### Task requirements:
Every line of the records below from the line with "diamond-valley" up to and including the line with "The most popular products from the collection" must be reproduced exactly, and no line outside that range.

[Extracted page text data]
==*==

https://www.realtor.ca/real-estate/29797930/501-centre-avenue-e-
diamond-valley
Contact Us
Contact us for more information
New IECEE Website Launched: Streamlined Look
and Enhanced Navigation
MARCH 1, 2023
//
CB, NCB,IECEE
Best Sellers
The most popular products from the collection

==*==

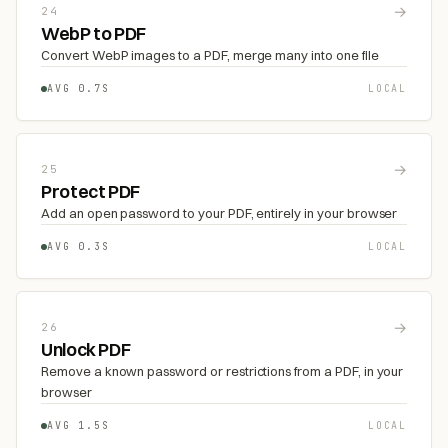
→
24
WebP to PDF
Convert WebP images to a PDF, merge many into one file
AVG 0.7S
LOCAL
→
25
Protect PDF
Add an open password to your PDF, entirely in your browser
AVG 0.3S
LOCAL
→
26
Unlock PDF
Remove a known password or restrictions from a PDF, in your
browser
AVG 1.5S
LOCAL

==*==

### Output for this exercise:
diamond-valley
Contact Us
Contact us for more information
New IECEE Website Launched: Streamlined Look
and Enhanced Navigation
MARCH 1, 2023
//
CB, NCB,IECEE
Best Sellers
The most popular products from the collection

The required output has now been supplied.